1. Behind the Fourth Wall - The Making of Sherlock & Co. Episode 01: Mr Sherlock Holmes
2. Behind the Fourth Wall - The Making of Sherlock & Co. Episode 02: The Noble Bachelor
3. Behind the Fourth Wall - The Making of Sherlock & Co. Episode 03: The Red-Headed League (Part 1 of 2)
4. Behind the Fourth Wall - The Making of Sherlock & Co. Episode 04: The Red-Headed League (Part 2 of 2)
5. Behind the Fourth Wall - The Making of Sherlock & Co. Episode 05: Silver Blaze
6. Behind the Fourth Wall - The Making of Sherlock & Co. Episode 06: The Dancing Men

===== Audiobooks =====
Starting in August 2025 (to celebrate their 100th regular episode), as of July 2026, 6 stories* in their original text from 1892's The Adventures of Sherlock Holmes have been recorded in Audiobook format from the first person perspective of John Watson, Paul Waggott retains the role as John. The Stories have not been adapted in order:

1. Mr. Sherlock Holmes*
2. A Scandal in Bohemia
3. The Red-Headed League
4. The Blue Carbuncle
5. A Case of Identity
6. The Man with the Twisted Lip
7. The Beryl Coronet
- As with the podcast, the first chapter of A Study in Scarlet "Mr Sherlock Holmes" is adapted as the pair's introduction, the full story does not continue and is not a part of 12-story collection currently being adapted.

===== Nightcaps =====
Starting in October 2025, as of June 2026, 6 Nightcaps have been posted.
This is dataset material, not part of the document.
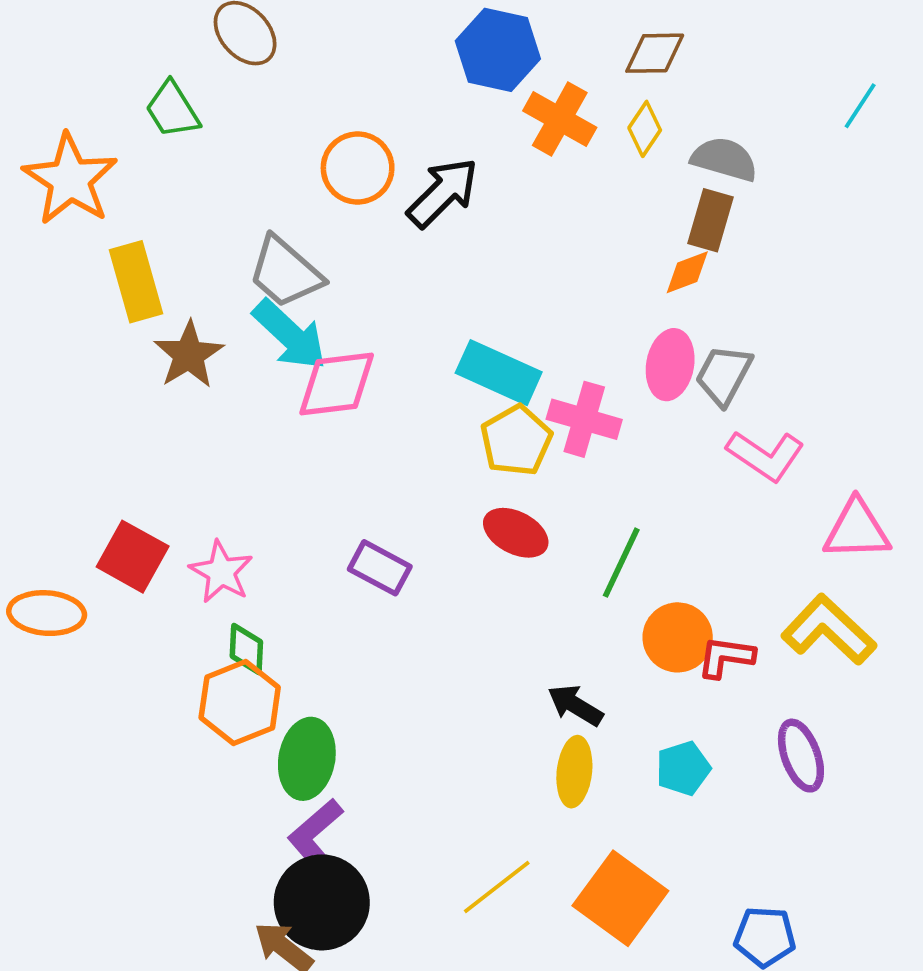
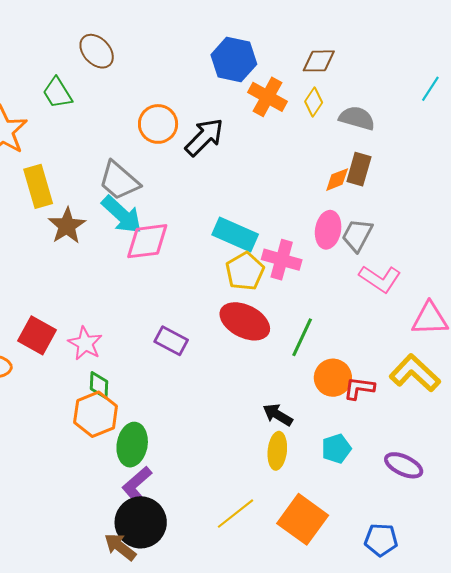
brown rectangle: (711, 220) -> (359, 169), moved
red ellipse: (516, 533) -> (245, 321), size x1.4
purple ellipse: (801, 756) -> (404, 465), moved, turned -45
These are written "micro mysteries and mini adventures written by John". These stories are originals, not adapting the canon of Sherlock Holmes, currently the production team plan to release these as a book.

===== Live Shows =====
In September 2026, an original adventure called "The Dead Man's Hand", was preformed live on stage at the Southbank Centre's Purcell Room, London, for two nights (5th & 6th) as part of "The Rest is Fest". Paul Waggott, Harry Attwell, and Marta da Silva reprise their roles as John, Sherlock, and Mariana respectively. 3 new characters for the adventure are introduced: Jemma Revell as Emily, Michael Lyle as Freddie, Thomas Mitchells as William. On September 15th, a recording of Saturday's (5th) show was released on Patreon.

== Reception ==
The podcast was reviewed by The Times critic Patricia Nicol as a "smash hit in filling the void left by the Benedict Cumberbatch drama".

== Awards ==
Sherlock & Co. won first place in the Pod Bible Listener Polls 2023 in the Audio Drama category. The podcast is also an ARIAS 2024 Silver award winner for "Best Drama" at The Radio Academy. The podcast was shortlisted in the "fiction" and "best new" categories at the British Podcast Awards 2024.